Rhode Island news
Unitarian minister who plagiarized may be forced out
04:04 PM EDT on Friday, April 20, 2007
The Rev. Cameron
PROVIDENCE — Even before his formal installation five months ago as the senior minister of the city’s prestigious First Unitarian Church, the Rev. Donald Cameron was impressing many with his thought-provoking and often powerful sermons that spoke of poverty and race, and how to be a more caring community.
One member of the 440-member congregation was so moved by one of the minister’s sermons at the 190-year-old Meeting House that he began to check whether he could look up the sermon on the Internet. It led to a disturbing discovery that may very well end Mr. Cameron’s career.
What the church member found was that the sermon, which was delivered Jan. 28 with the title “To Be Religious is To Be Aware,” was drawn almost entirely from words used by the Rev. Richard Gilbert at a Unitarian church service in Rochester, N.Y., in 1997.
Further research by the same member, whose name has not been disclosed, found two other sermons that were drawn almost verbatim from sermons delivered by other ministers, including a sermon on the Rev. Martin Luther King that had been preached in 1996 by one of the denomination’s most gifted preachers, the Rev. Galen Guengerich, the senior minister of All Souls Unitarian Church, in New York.
Mr. Cameron, who described himself in a newspaper interview on the eve of his installation last fall as being “more of a sloppy mystic,” has told church leaders that he is sorry for what he did but that it was all a mistake: he says that when he originally delivered those sermons — roughly 10 years ago at his former church, Davies Memorial Unitarian Universalist Church, in Camp Springs, Md. — he was careful to give proper credit to the real authors. But upon taking his old sermons with him to Providence, he said, he “forgot” that the material came from other sources and believed it was all his own.

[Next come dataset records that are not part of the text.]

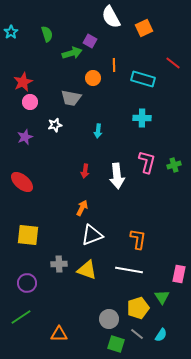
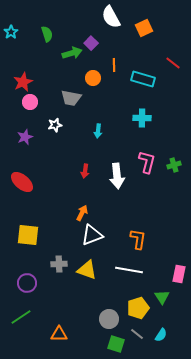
purple square: moved 1 px right, 2 px down; rotated 16 degrees clockwise
orange arrow: moved 5 px down
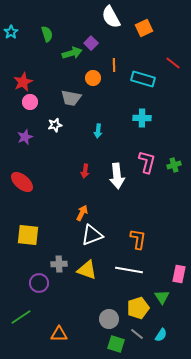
purple circle: moved 12 px right
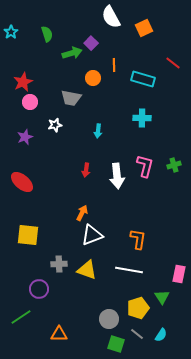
pink L-shape: moved 2 px left, 4 px down
red arrow: moved 1 px right, 1 px up
purple circle: moved 6 px down
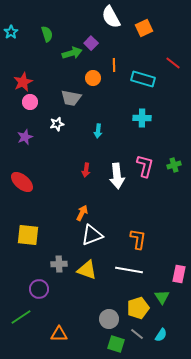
white star: moved 2 px right, 1 px up
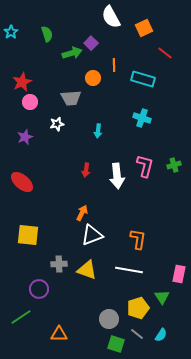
red line: moved 8 px left, 10 px up
red star: moved 1 px left
gray trapezoid: rotated 15 degrees counterclockwise
cyan cross: rotated 18 degrees clockwise
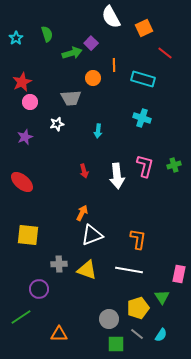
cyan star: moved 5 px right, 6 px down
red arrow: moved 2 px left, 1 px down; rotated 24 degrees counterclockwise
green square: rotated 18 degrees counterclockwise
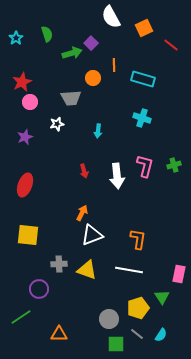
red line: moved 6 px right, 8 px up
red ellipse: moved 3 px right, 3 px down; rotated 70 degrees clockwise
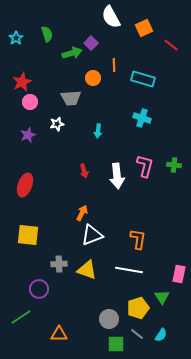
purple star: moved 3 px right, 2 px up
green cross: rotated 24 degrees clockwise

But some church leaders aren’t buying his explanation, and after first confronting him with the stolen sermons in a series of meetings that began the Monday after Easter, called on him to resign.
Mr. Cameron at the time agreed that he would, and speaking from the pulpit last Sunday, he announced that he would be leaving First Unitarian Church. The nub is that during a wide-ranging “conversation’ with 200 members immediately afterward, in which he apologized and fielded questions for nearly three hours, he left open the possibility that he might stay after all.

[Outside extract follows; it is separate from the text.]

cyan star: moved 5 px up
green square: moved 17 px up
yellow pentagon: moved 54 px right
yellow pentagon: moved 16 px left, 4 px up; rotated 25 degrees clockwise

He said he would reconsider his decision to resign if a substantial number of the congregants at the church’s annual meeting, on April 29, voted to give him another chance.

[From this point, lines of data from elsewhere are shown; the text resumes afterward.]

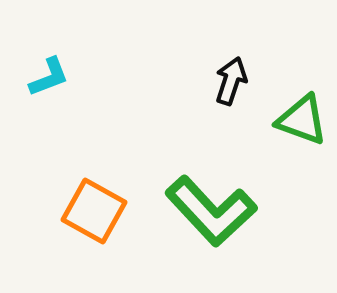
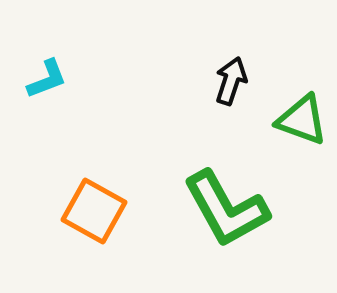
cyan L-shape: moved 2 px left, 2 px down
green L-shape: moved 15 px right, 2 px up; rotated 14 degrees clockwise
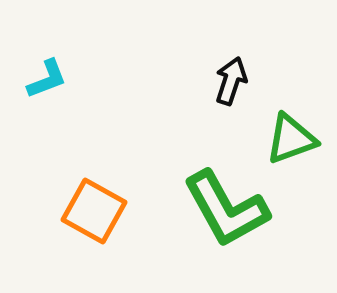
green triangle: moved 11 px left, 19 px down; rotated 40 degrees counterclockwise
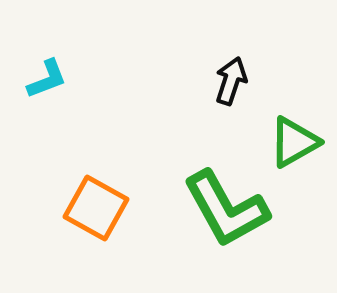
green triangle: moved 3 px right, 3 px down; rotated 10 degrees counterclockwise
orange square: moved 2 px right, 3 px up
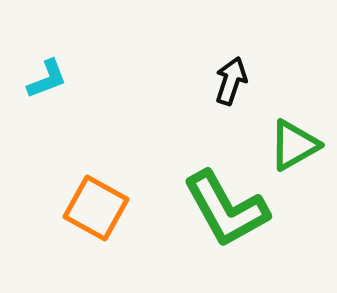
green triangle: moved 3 px down
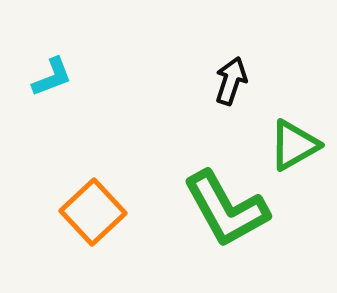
cyan L-shape: moved 5 px right, 2 px up
orange square: moved 3 px left, 4 px down; rotated 18 degrees clockwise
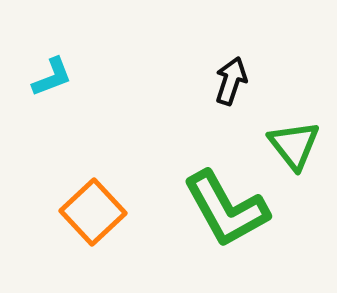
green triangle: rotated 38 degrees counterclockwise
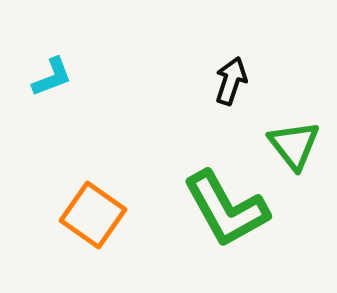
orange square: moved 3 px down; rotated 12 degrees counterclockwise
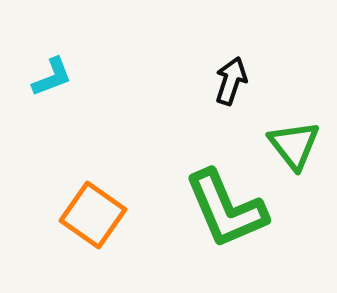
green L-shape: rotated 6 degrees clockwise
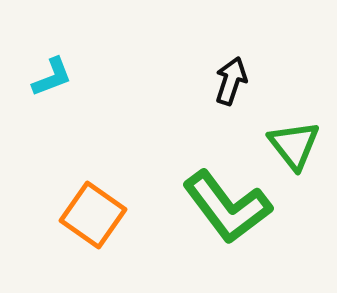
green L-shape: moved 1 px right, 2 px up; rotated 14 degrees counterclockwise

Bill Twaddell, the congregation’s president, says that he does not know how the vote will go. He says there’s no question that a segment of the congregation wants Cameron, 52, whose experiences included living through three years of racial fights and riots at his hometown high school in Wilmington, N.C., to stay.
“This has been a very remarkable year for us in a lot of positive ways. We’re moving forward and getting a much better sense ourselves and the possibilities,” Twaddell says. “A lot of the impulse came from Don Cameron. He did shake up our thinking about our involvement and commitment to the things we value.”
But Twaddell says there are also a great many who are so angry and upset by the plagiarism that Mr. Cameron has shaken the essential confidence and integrity that are bedrock to leading a Unitarian congregation.
In a letter sent out to the congregation Tuesday, Twaddell, president-elect Neil Bartholomew and past president Rick Richards said that as they saw it, the question was whether Mr. Cameron could ever again lead the congregation after betraying its trust.
Their minister betrayed the congregation’s faith that he would always be scrupulous with the truth, especially from the pulpit, the three said. In this light, they said, the problem with the lack of attribution is that “it is a form of lying, of misrepresenting reality.”
And there’s more. The three said that during their meeting with Mr. Cameron, they asked him whether the three sermons represented all of the plagiarized material, and he replied, “Yes.” But since then, they’ve learned that the sermon Mr. Cameron delivered the day he knew he was being watched by a search committee had also been lifted from another source.
Mr. Cameron, when reached yesterday, replied that he did not want to “participate” in any interview but said he was still “working on” what he would do at the annual meeting.
The Rev. Beth Miller, who directs the Office of Ministry and Professional Leadership for the Unitarian Universalist Association, said there was no specific reference to plagiarism in the denomination’s code of professional practices, “but it obviously falls under the definition of honesty and integrity, which are part of our principles.”
She said the problem of plagiarism was “new for us” but that she was reading an article just yesterday that with the ready access to other people’s materials through the Internet, the problem is becoming more widespread.
The Rev. Tarasa Cooley, the district executive for the denomination’s Massachusetts Bay area, said it is one thing for ministers to share sermon ideas, and another to lift whole blocks of material from someone else’s sermon without attribution or permission.
She said she spoke with one of the ministers whose material had been lifted, who told her he had not decided what to do. “Certainly there is the ego thrill of knowing someone thought so much of your material to decide to use it. But ultimately, when someone has taken a sermon you’ve written and delivers it under his own name, there’s a sense of violation.”